TRULY, MADLY, DEEPLEE MORGAN celebrates Morgan’s life, art, and legacy in spectacular form. The box set contains a new 2-LP compilation album featuring Morgan tunes recorded and reinterpreted by a host of modern jazz artists including Joel Ross, Bill Frisell, Chris Botti, and Chief Xian aTunde Adjuah, among others, along with a previously unreleased alternate version by Morgan himself of “Morgan the Pirate” from his 1964 album Search for the New Land. It features an all-analog, 180-gram vinyl reissue of Sonic Boom, from Morgan’s mid-to-late ’60s flurry of recordings (the album was not formally released until 1979 but remains a staple of Morgan’s catalog). It includes an all-analog 7” reissue of two Morgan singles, “Sweet Honey Bee” and “Hey Chico” from his 1966 album Charisma, and it also features two lithographs and a beautiful zine-style book with essays from a variety of artists and writers from Wynton Marsalis to David Fricke, as well as articles, photographs, and a comic as told by the late Wayne Shorter. A handsome Blue Note 45rpm record adapter is also included.
But the piece de resistance of TRULY, MADLY, DEEPLEE MORGAN for true Morgan devotees is a 10” record of a jam session Morgan played at the Gate of Horn club in Chicago, the date of which is uncertain but likely sometime in 1959. The jam is led by drummer Philly Joe Jones and features Morgan, along with saxophonists Ira Sullivan and Nicky Hill, pianist Bobby Timmons, and bassist Jimmy “Spanky” DeBrest, the latter two who played with Morgan both in his early days in Philadelphia and with the Jazz Messengers.
TRULY, MADLY, DEEPLEE MORGAN is truly a stunning set, a box of goodies worth obsessing over, worthy of deep study in both text and sound, and not only a super-cool collectible work but also an essential document in the Lee Morgan and overall jazz music catalog. Get it before it sells out. Because, like all these Blue Note Review sets, once they’re gone they’re gone, and once they’re gone, you’ll regret it. By Frank Valish (Buy it here.)

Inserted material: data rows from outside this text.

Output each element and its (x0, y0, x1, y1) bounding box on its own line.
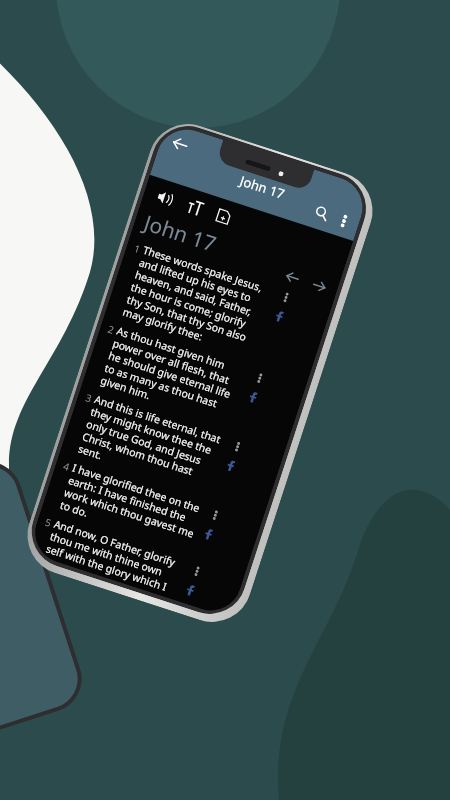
button[interactable]: 3 (60, 384, 285, 519)
button[interactable]: Verse options (205, 504, 225, 525)
staticText: 2 (106, 322, 116, 337)
staticText: 3 (84, 390, 94, 406)
button[interactable]: Share on Facebook (199, 524, 219, 544)
button[interactable]: Add note (207, 200, 240, 233)
button[interactable]: Share on Facebook (270, 306, 290, 326)
staticText: John 17 (140, 208, 220, 259)
staticText: And this is life eternal, that they migh… (77, 392, 226, 497)
button[interactable]: Search (305, 196, 338, 229)
staticText: 1 (132, 241, 142, 256)
button[interactable]: 4 (41, 452, 263, 575)
staticText: John 17 (238, 172, 287, 203)
staticText: 5 (43, 515, 53, 530)
button[interactable]: Share on Facebook (221, 455, 241, 475)
button[interactable]: Text size (179, 191, 211, 224)
button[interactable]: Verse options (276, 287, 296, 307)
button[interactable]: Back (161, 125, 199, 162)
button[interactable]: Share on Facebook (243, 386, 263, 407)
staticText: As thou hast given him power over all fl… (99, 324, 249, 428)
button[interactable]: Share on Facebook (180, 580, 201, 600)
button[interactable]: More options (329, 206, 359, 236)
button[interactable]: 1 (104, 235, 334, 382)
button[interactable]: Next chapter (305, 272, 333, 299)
button[interactable]: 5 (27, 509, 245, 618)
staticText: 4 (62, 459, 72, 474)
staticText: These words spake Jesus, and lifted up h… (121, 243, 275, 360)
staticText: And now, O Father, glorify thou me with … (44, 517, 186, 597)
button[interactable]: Verse options (249, 368, 270, 388)
button[interactable]: Verse options (227, 436, 247, 456)
button[interactable]: 2 (82, 316, 308, 450)
button[interactable]: Listen (148, 181, 181, 214)
button[interactable]: Previous chapter (278, 263, 306, 291)
staticText: I have glorified thee on the earth: I ha… (58, 461, 204, 553)
button[interactable]: Verse options (187, 561, 207, 581)
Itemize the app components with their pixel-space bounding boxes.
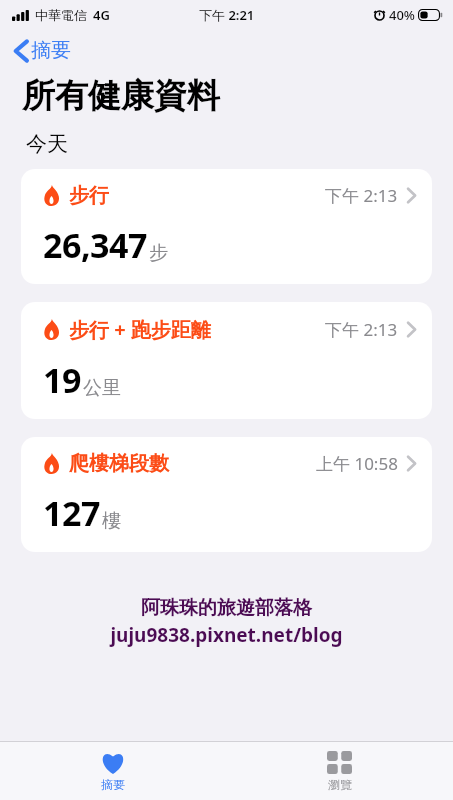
staticText: 瀏覽 bbox=[328, 777, 352, 792]
staticText: 爬樓梯段數 bbox=[69, 451, 169, 476]
button[interactable]: 步行 + 跑步距離 bbox=[21, 302, 432, 419]
staticText: 19 bbox=[43, 357, 81, 403]
staticText: 127 bbox=[43, 490, 100, 536]
staticText: 阿珠珠的旅遊部落格 bbox=[141, 596, 312, 620]
staticText: 今天 bbox=[26, 131, 68, 157]
staticText: 樓 bbox=[102, 509, 121, 533]
staticText: 步行 + 跑步距離 bbox=[69, 316, 211, 343]
button[interactable]: 爬樓梯段數 bbox=[21, 437, 432, 552]
button[interactable]: 摘要 bbox=[0, 742, 226, 800]
button[interactable]: 摘要 bbox=[10, 36, 75, 65]
staticText: 公里 bbox=[83, 376, 121, 400]
button[interactable]: 步行 bbox=[21, 169, 432, 284]
staticText: 下午 2:13 bbox=[325, 318, 398, 341]
staticText: 摘要 bbox=[101, 777, 125, 792]
staticText: 下午 2:21 bbox=[199, 6, 255, 24]
staticText: 下午 2:13 bbox=[325, 184, 398, 207]
staticText: 步行 bbox=[69, 183, 109, 208]
staticText: 中華電信 bbox=[35, 7, 87, 23]
staticText: 所有健康資料 bbox=[22, 75, 220, 117]
staticText: 4G bbox=[93, 6, 110, 24]
button[interactable]: 瀏覽 bbox=[226, 742, 453, 800]
staticText: 上午 10:58 bbox=[316, 452, 398, 475]
staticText: juju9838.pixnet.net/blog bbox=[110, 622, 343, 648]
staticText: 步 bbox=[149, 241, 168, 265]
staticText: 26,347 bbox=[43, 222, 147, 268]
staticText: 摘要 bbox=[31, 38, 71, 63]
staticText: 40% bbox=[389, 6, 415, 24]
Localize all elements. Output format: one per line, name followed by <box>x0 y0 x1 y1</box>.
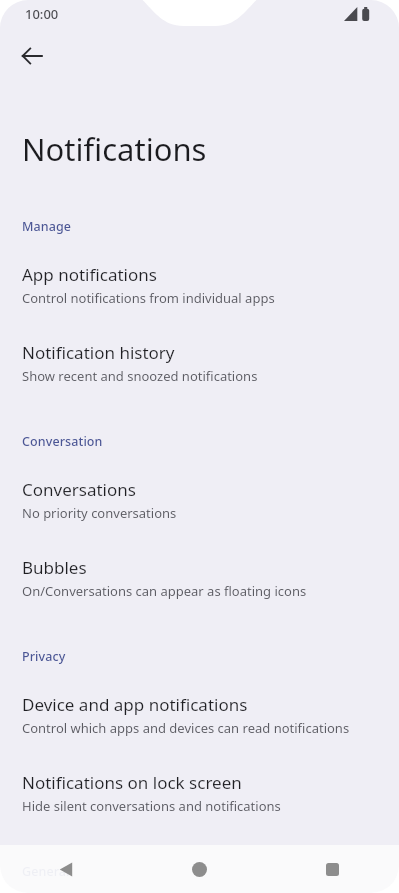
button[interactable]: Bubbles <box>0 522 399 600</box>
button[interactable]: Notification history <box>0 307 399 385</box>
staticText: Manage <box>22 218 72 235</box>
button[interactable]: Recent apps <box>266 845 399 893</box>
staticText: Privacy <box>22 648 66 665</box>
button[interactable]: Back <box>8 32 56 80</box>
button[interactable]: App notifications <box>0 235 399 307</box>
button[interactable]: Notifications on lock screen <box>0 737 399 815</box>
staticText: Hide silent conversations and notificati… <box>22 797 281 815</box>
button[interactable]: Device and app notifications <box>0 665 399 737</box>
staticText: Conversations <box>22 478 136 501</box>
staticText: 10:00 <box>25 5 59 23</box>
staticText: Notifications on lock screen <box>22 771 242 794</box>
button[interactable]: Conversations <box>0 450 399 522</box>
button[interactable]: Back <box>0 845 133 893</box>
staticText: Notification history <box>22 341 175 364</box>
button[interactable]: Home <box>133 845 266 893</box>
staticText: Device and app notifications <box>22 693 248 716</box>
staticText: Bubbles <box>22 556 87 579</box>
staticText: Notifications <box>22 128 207 170</box>
staticText: Control which apps and devices can read … <box>22 719 350 737</box>
staticText: On/Conversations can appear as floating … <box>22 582 307 600</box>
staticText: General <box>22 863 70 880</box>
staticText: Show recent and snoozed notifications <box>22 367 258 385</box>
staticText: Conversation <box>22 433 103 450</box>
staticText: Control notifications from individual ap… <box>22 289 275 307</box>
staticText: No priority conversations <box>22 504 177 522</box>
staticText: App notifications <box>22 263 157 286</box>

David Bowie: Rock ‘N’ Roll Star! (Rhino/Parlophone)
RRP: $139.98
Even before his tragic death in 2016, there were a lot of amazing David Bowie reissues out in the world. Since his passing, the archival releases have continued each year and add Rock ‘N’ Roll Star! to the essential list for Bowie devotees (such as my friend Justin, who wrote for Under the Radar in the early days of the magazine and was such a big fan that he was the one who snagged the California personalized license plate that simply read “Bowie”).
With such a varied and long career, it’s hard to pinpoint which is Bowie’s definitive album, but to the layman it might be 1972’s The Rise and Fall of Ziggy Stardust and the Spiders from Mars, which is routinely found on lists ranking the greatest albums of all time. Rock ‘N’ Roll Star! charts Bowie’s creation of the Ziggy Stardust character and the album, featuring demos, live tracks, radio sessions, and more; tracks that built up to the recording and release of Ziggy Stardust. There are 29 previously unreleased tracks, including intimate songwriting demos. The box set also includes an audio-only Blu-ray disc that features the 2012 remaster of the album and more importantly, for those audiophiles with the right gear, the DTS-HD Master Audio 5.1 mix of the album from 2003 (which sounds fully immersive on my personal surround sound system). Plus the Blu-ray also features Waiting in the Sky (Before the Starman Came to Earth), an alternate version of the album with a different running order and four songs that were eventually cut from the final tracklist. It was taken from the Trident Studio tapes dated December 15th, 1971 and was also released separately on vinyl back in April for Record Store Day.
The impressive reissue also includes two books. The first is a hardcover book featuring photos, memorabilia, liner notes, and interviews. A softcover book recreates Bowie’s “Students Note Book” from the era that features his handwritten lyrics, drawings, notes, tracklist ideas, and touring plans. By Mark Redfern (Buy it here.)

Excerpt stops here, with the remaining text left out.